Gedurende de verturving worden er langzamerhand velerlei bestanddeelen der planten gasvormig afgescheiden, zoodat eene zamenkrimping der massa in den loop der eeuwen merkbare veranderingen in de oppervlakte der veenrijke gewesten kan te weeg brengen, eene omstandigheid, die op den toestand van onzen bodem grooten invloed heeft uitgeoefend.

Maar er is nog een ander verschijnsel in de veenen, dat mede onze aandacht verdient, namelijk de vorming van drijvende eilanden of drijftillen, waaromtrent de heer staring vele bijzonderheden heeft aan het licht gebragt. Wij zien thans nog, in water van meer dan eene Ned. el diepte, het veen ontstaan door de drijvende veenbanken, rietrodden, bruggen of drijftillen geheeten. Eerst groeijen waterplanten (Nymphaeën enz.) op den grond van het water, en vormen daar eene laag modder. Daarin groeijen later rietsoorten en andere grootere planten, wier holle stengels de modderlaag ligter maken, zoodat zij allengs op het water komt drijven. Op het drijvende eiland ontstaan nu grassoorten, die in den loop der jaren afsterven en, in veen overgaande, weder voor nieuw gras plaats maken. Het drijvende eiland wordt aldus (wanneer het niet afgehooid wordt), allengs dikker, zinkt dieper en dieper in het water, bereikt op het laatst den bodem, en het veen is gevormd. Op die drijftillen kunnen zich ook boomen ontwikkelen, die weder op hunne beurt tot de veenvorming bijdragen. De drijvende wouden in het land der [ 166 ]Cauchen bragten de Romeinsche vloten niet zelden in ontzetting en levensgevaar. "Terra non est, sed aquis subjacentibus innatat et suspensa late vacillat, (het is geen land, maar het drijft en hangt al wankelend op de waters) zoo beschreef een Romeinsch geschiedschrijver ons vaderland.
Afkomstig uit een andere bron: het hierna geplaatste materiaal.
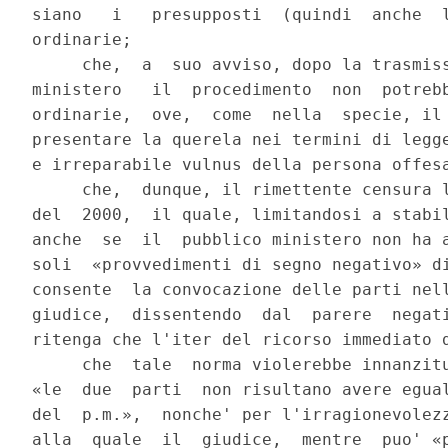
siano   i   presupposti  (quindi  anche  l
ordinarie;

     che,  a  suo avviso, dopo la trasmiss
ministero   il  procedimento  non  potrebb
ordinarie,  ove,  come  nella  specie, il 
presentare la querela nei termini di legge
e irreparabile vulnus della persona offesa
     che,  dunque, il rimettente censura l
del  2000,  il quale, limitandosi a stabil
anche  se  il  pubblico ministero non ha a
soli  «provvedimenti di segno negativo» di
consente  la convocazione delle parti nell
giudice,  dissentendo  dal  parere  negati
ritenga che l'iter del ricorso immediato d
     che  tale  norma violerebbe innanzitu
«le  due  parti  non risultano avere egual
del  p.m.»,  nonche' per l'irragionevolezz
alla  quale  il  giudice,  mentre  puo' «p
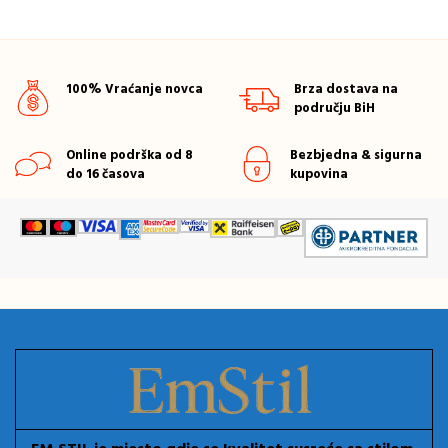
100% Vraćanje novca
Brza dostava na
području BiH
Online podrška od 8
Bezbjedna & sigurna
do 16 časova
kupovina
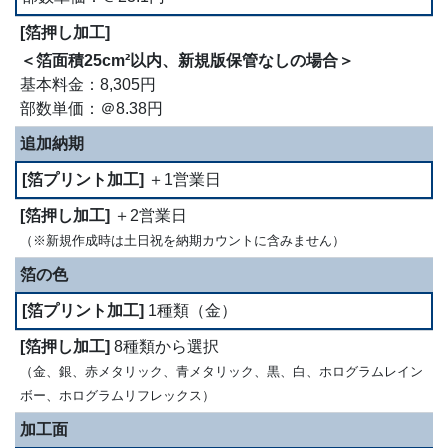
＜箔面積25cm²以内、新規版保管なしの場合＞
基本料金：8,305円
部数単価：＠8.38円
追加納期
＋1営業日
＋2営業日
（※新規作成時は土日祝を納期カウントに含みません）
箔の色
1種類（金）
8種類から選択
（金、銀、赤メタリック、青メタリック、黒、白、ホログラムレイン
ボー、ホログラムリフレックス）
加工面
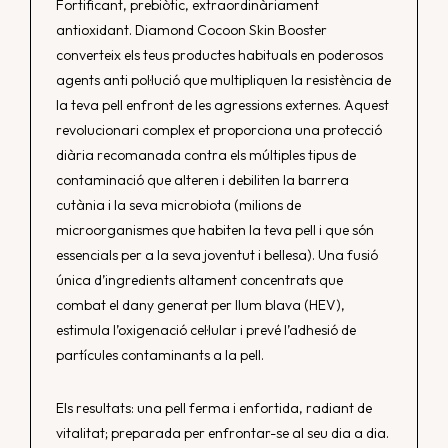
Fortificant, prebiòtic, extraordinàriament
antioxidant. Diamond Cocoon Skin Booster
converteix els teus productes habituals en poderosos
agents anti pol·lució que multipliquen la resistència de
la teva pell enfront de les agressions externes. Aquest
revolucionari complex et proporciona una protecció
diària recomanada contra els múltiples tipus de
contaminació que alteren i debiliten la barrera
cutània i la seva microbiota (milions de
microorganismes que habiten la teva pell i que són
essencials per a la seva joventut i bellesa). Una fusió
única d’ingredients altament concentrats que
combat el dany generat per llum blava (HEV),
estimula l’oxigenació cel·lular i prevé l’adhesió de
partícules contaminants a la pell.
Els resultats: una pell ferma i enfortida, radiant de
vitalitat; preparada per enfrontar-se al seu dia a dia.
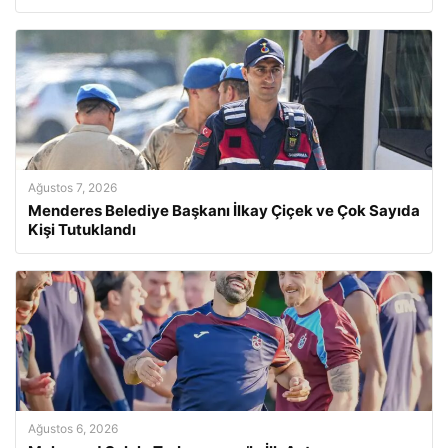
Ağustos 7, 2026
Menderes Belediye Başkanı İlkay Çiçek ve Çok Sayıda
Kişi Tutuklandı
Ağustos 6, 2026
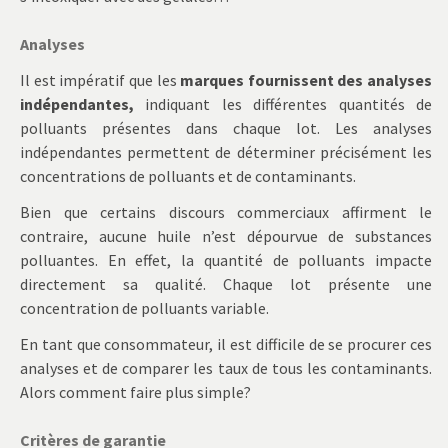
Analyses
Il est impératif que les
marques fournissent des analyses
indépendantes,
indiquant les différentes quantités de
polluants présentes dans chaque lot. Les analyses
indépendantes permettent de déterminer précisément les
concentrations de polluants et de contaminants.
Bien que certains discours commerciaux affirment le
contraire, aucune huile n’est dépourvue de substances
polluantes. En effet, la quantité de polluants impacte
directement sa qualité. Chaque lot présente une
concentration de polluants variable.
En tant que consommateur, il est difficile de se procurer ces
analyses et de comparer les taux de tous les contaminants.
Alors comment faire plus simple?
Critères de garantie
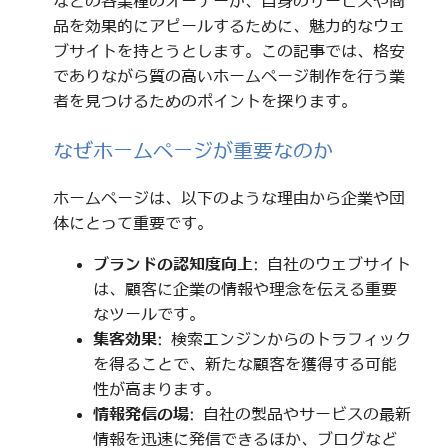
などの各業種のオーナーが、自身のサービスや商
品を効果的にアピールするために、魅力的なウェ
ブサイトを持とうとします。この記事では、格安
でありながら質の高いホームページ制作を行う業
者を見つけるためのポイントを探ります。
なぜホームページが重要なのか
ホームページは、以下のような理由から企業や団
体にとって重要です。
ブランドの認知度向上
: 自社のウェブサイト
は、顧客に企業の情報や理念を伝える重要
なツールです。
集客効果
: 検索エンジンからのトラフィック
を得ることで、新たな顧客を獲得する可能
性が高まります。
情報発信の場
: 自社の製品やサービスの最新
情報を迅速に発信できるほか、ブログなど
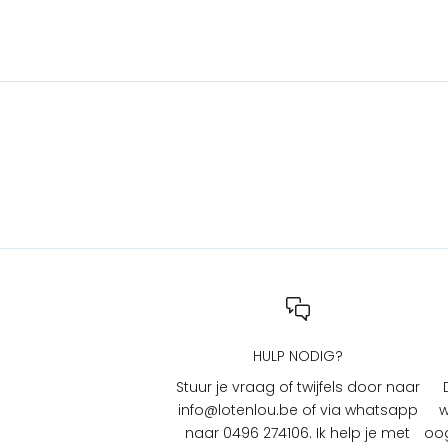
s
e
n
a
c
t
i
e
s
b
i
j
L
O
T
HULP NODIG?
e
n
Stuur je vraag of twijfels door naar
L
info@lotenlou.be of via whatsapp
w
O
naar 0496 274106. Ik help je met
oog
U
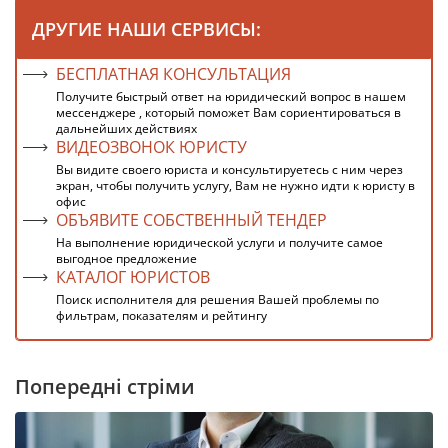
ДРУГИЕ НАШИ СЕРВИСЫ:
БЕСПЛАТНАЯ КОНСУЛЬТАЦИЯ
Получите быстрый ответ на юридический вопрос в нашем
мессенджере , который поможет Вам сориентироваться в
дальнейших действиях
ВИДЕОЗВОНОК ЮРИСТУ
Вы видите своего юриста и консультируетесь с ним через
экран, чтобы получить услугу, Вам не нужно идти к юристу в
офис
ОБЪЯВИТЕ СОБСТВЕННЫЙ ТЕНДЕР
На выполнение юридической услуги и получите самое
выгодное предложение
КАТАЛОГ ЮРИСТОВ
Поиск исполнителя для решения Вашей проблемы по
фильтрам, показателям и рейтингу
Попередні стріми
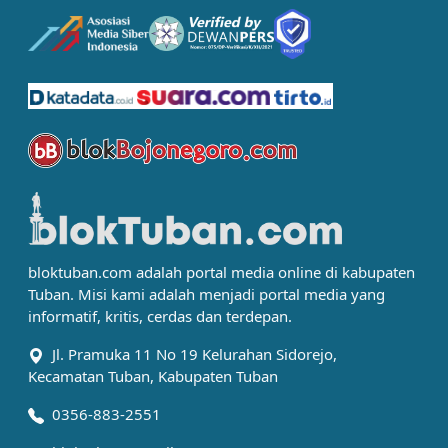
bloktuban.com adalah portal media online di kabupaten
Tuban. Misi kami adalah menjadi portal media yang
informatif, kritis, cerdas dan terdepan.
Jl. Pramuka 11 No 19 Kelurahan Sidorejo,
Kecamatan Tuban, Kabupaten Tuban
0356-883-2551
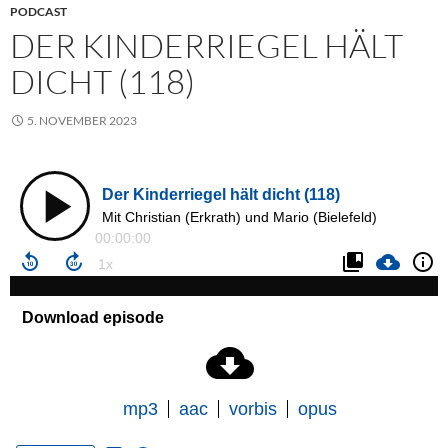
PODCAST
DER KINDERRIEGEL HÄLT
DICHT (118)
5. NOVEMBER 2023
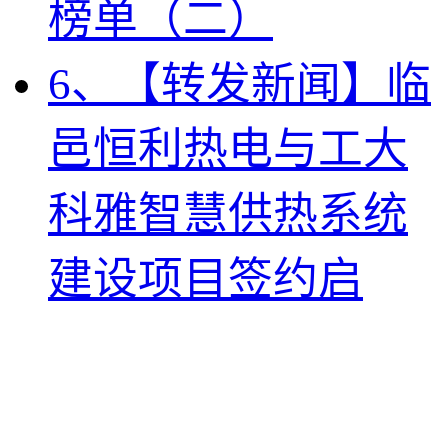
榜单（二）
6、【转发新闻】临
邑恒利热电与工大
科雅智慧供热系统
建设项目签约启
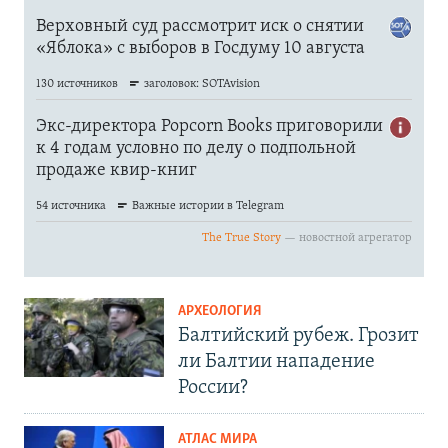
АРХЕОЛОГИЯ
Балтийский рубеж. Грозит
ли Балтии нападение
России?
АТЛАС МИРА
Hoewel het voorzeker overdreven zonde zijn, de vorming onzer veengronden grootendeels aan deze drijftillen toe te schrijven, en er vele andere wijzen van veenvorming bestaan, zoo kunnen wij aan de drijftillen toch eene merkelijke uitbreiding in de geschiedenis van onzen vaderlandschen bodem toekennen. Drijvende wouden vindt men ook in de delta van den Ganges, terwijl de Mississippi wel niet zoo zeer zulke drijftillen bezit, maar jaarlijks eene ontzaggelijke hoeveelheid boomstammen en plantendeelen uit de hoogere wouden van Amerika aanvoert, die tot reusachtige vlotten vereenigd zich aan hare monden afzetten, en de uitbreiding van de delta zeewaarts uitermate bevorderen.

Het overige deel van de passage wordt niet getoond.